There's a few answers to this because it can depend on a lot of things.

Basically there's a lot of ways to scan film. Some are very slow, some are very fast. Automated systems can be incredibly expensive. The best dedicated film scanners are no longer made and can be very expensive to obtain and maintain. The dedicated systems with automated scanning can be extremely expensive. Automated mechanisms also specialize on strip film or mounted slides.

Currently made systems mostly rely on camera scanning, which is pretty good these days. There's one that does slide carousels and I think they made a system for strip film. There's also an automated strip film system by Negative Supply.

If you don't have an automated system you have to manually mount each strip of film, scan all 3-5 frames, take it off, put it away, grab another, keep going. Or do that for each individual slide. Flatbed scanners are among the most common ways to scan film (though it's not nearly as good as camera scanning), and you can do a bunch of frames at once. But they're usually very slow and takes a few minutes per slide.
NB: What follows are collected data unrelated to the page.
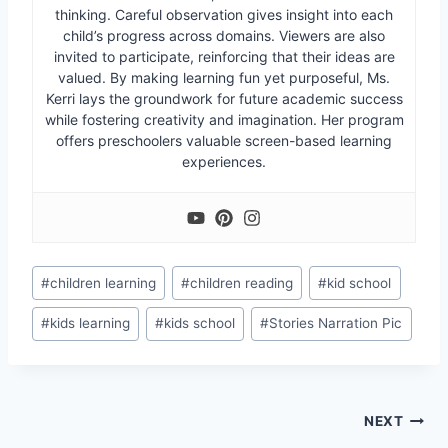
thinking. Careful observation gives insight into each
child’s progress across domains. Viewers are also
invited to participate, reinforcing that their ideas are
valued. By making learning fun yet purposeful, Ms.
Kerri lays the groundwork for future academic success
while fostering creativity and imagination. Her program
offers preschoolers valuable screen-based learning
experiences.
Post
#
children learning
#
children reading
#
kid school
Tags:
#
kids learning
#
kids school
#
Stories Narration Pic
Post
NEXT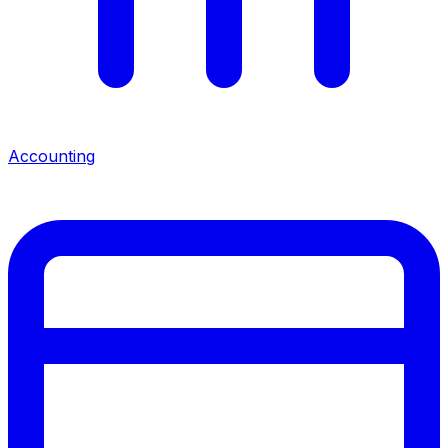
Accounting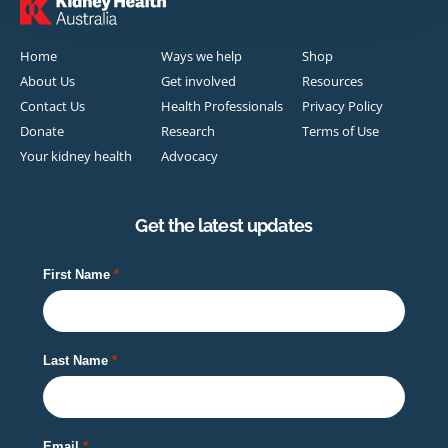
Home
Ways we help
Shop
About Us
Get involved
Resources
Contact Us
Health Professionals
Privacy Policy
Donate
Research
Terms of Use
Your kidney health
Advocacy
Get the latest updates
First Name
Last Name
Email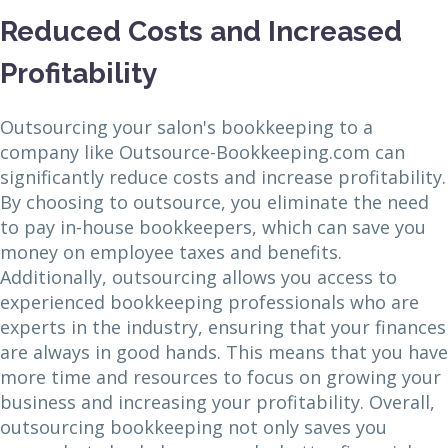
Reduced Costs and Increased
Profitability
Outsourcing your salon's bookkeeping to a
company like Outsource-Bookkeeping.com can
significantly reduce costs and increase profitability.
By choosing to outsource, you eliminate the need
to pay in-house bookkeepers, which can save you
money on employee taxes and benefits.
Additionally, outsourcing allows you access to
experienced bookkeeping professionals who are
experts in the industry, ensuring that your finances
are always in good hands. This means that you have
more time and resources to focus on growing your
business and increasing your profitability. Overall,
outsourcing bookkeeping not only saves you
There's just a lot of ways to do it but it almost always involves a lot of manual intervention even with the fastest systems.

Besides the actual scanning you have to deal with the media you're digitizing too. Re-sleeve, remount, and re-sort anything that might be deteriorating and in poor condition. Clean major dust off the frames, decide if something isn't even worth scanning, wear gloves and handle the film carefully so you don't damage it, keep everything in the organization system so it isn't lost, organize it physically and digitally, tag the photos according to date and content (data doesn't exist if it isn't organized and/or searchable), decide how much editing you'll do to each frame, and adapt your procedures because of special circumstances.

You can scan everything and just toss it up there. People do that all the time, but it's still a very physical and manual process. And if you're after quality and organization, it can take even longer.

You get to see so many cool memories from the past vividly restored in very high resolution. Properly exposed, developed, high quality, and safely stored film can deliver some amazing digital results. Far better than a lot of people realize (though film doesn't have infinite bazillion K resolution like some redditors may say haha). It's very rewarding! But it's also very slow and very repetitive.

Bit of a random explanation but hope that makes sense!